PLoS ONE (Jan 2018)

Automatic inference model construction for computer-aided diagnosis of lung nodule: Explanation adequacy, inference accuracy, and experts' knowledge.

  • Masami Kawagishi,
  • Takeshi Kubo,
  • Ryo Sakamoto,
  • Masahiro Yakami,
  • Koji Fujimoto,
  • Gakuto Aoyama,
  • Yutaka Emoto,
  • Hiroyuki Sekiguchi,
  • Koji Sakai,
  • Yoshio Iizuka,
  • Mizuho Nishio,
  • Hiroyuki Yamamoto,
  • Kaori Togashi

DOI
https://doi.org/10.1371/journal.pone.0207661
Journal volume & issue
Vol. 13, no. 11
p. e0207661

Abstract

Read online

We aimed to describe the development of an inference model for computer-aided diagnosis of lung nodules that could provide valid reasoning for any inferences, thereby improving the interpretability and performance of the system. An automatic construction method was used that considered explanation adequacy and inference accuracy. In addition, we evaluated the usefulness of prior experts' (radiologists') knowledge while constructing the models.
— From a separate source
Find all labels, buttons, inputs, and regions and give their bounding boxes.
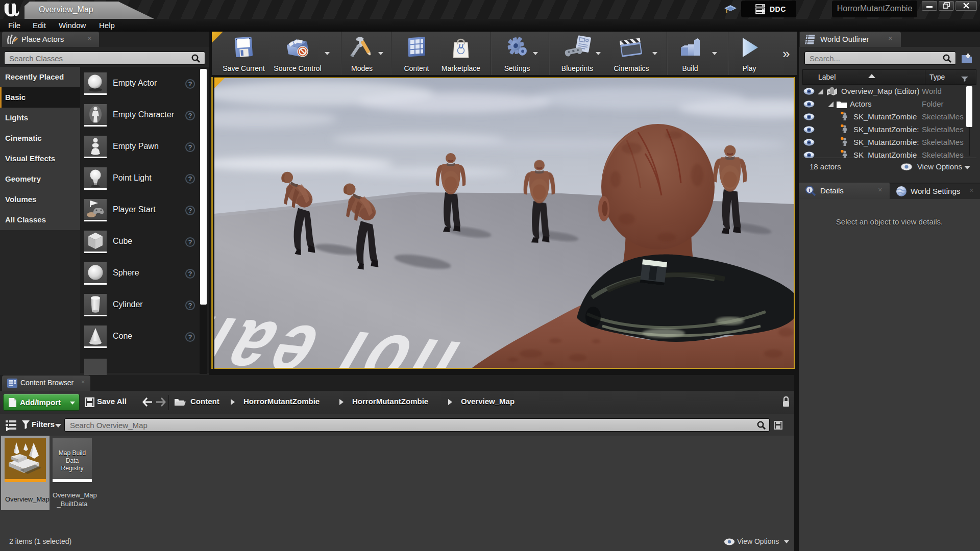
svg-text:U: U: [458, 42, 463, 50]
svg-text:i: i: [808, 187, 810, 193]
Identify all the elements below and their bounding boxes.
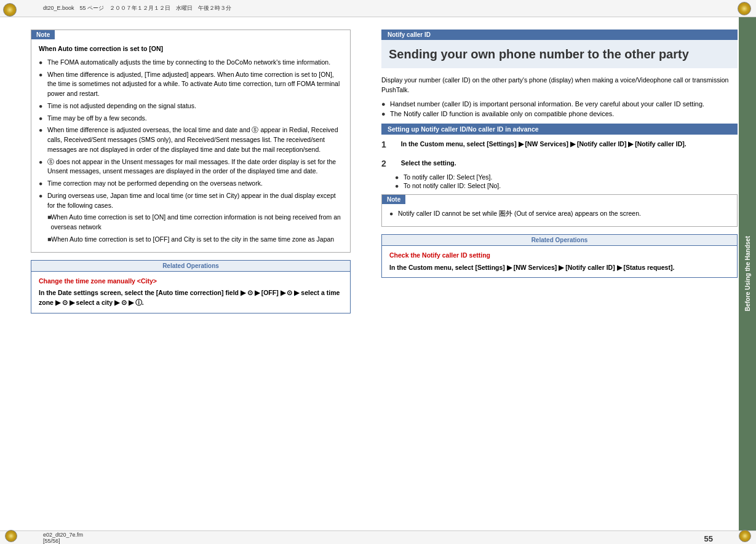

In total, 179 patients with lung nodules were included and divided into 79 and 100 cases for training and test data, respectively. F-measure and accuracy were used to assess explanation adequacy and inference accuracy, respectively. For F-measure, reasons were defined as proper subsets of Evidence that had a strong influence on the inference result. The inference models were automatically constructed using the Bayesian network and Markov chain Monte Carlo methods, selecting only those models that met the predefined criteria. During model constructions, we examined the effect of including radiologist's knowledge in the initial Bayesian network models. Performance of the best models in terms of F-measure, accuracy, and evaluation metric were as follows: 0.411, 72.0%, and 0.566, respectively, with prior knowledge, and 0.274, 65.0%, and 0.462, respectively, without prior knowledge. The best models with prior knowledge were then subjectively and independently evaluated by two radiologists using a 5-point scale, with 5, 3, and 1 representing beneficial, appropriate, and detrimental, respectively. The average scores by the two radiologists were 3.97 and 3.76 for the test data, indicating that the proposed computer-aided diagnosis system was acceptable to them. In conclusion, the proposed method incorporating radiologists' knowledge could help in eliminating radiologists' distrust of computer-aided diagnosis and improving its performance.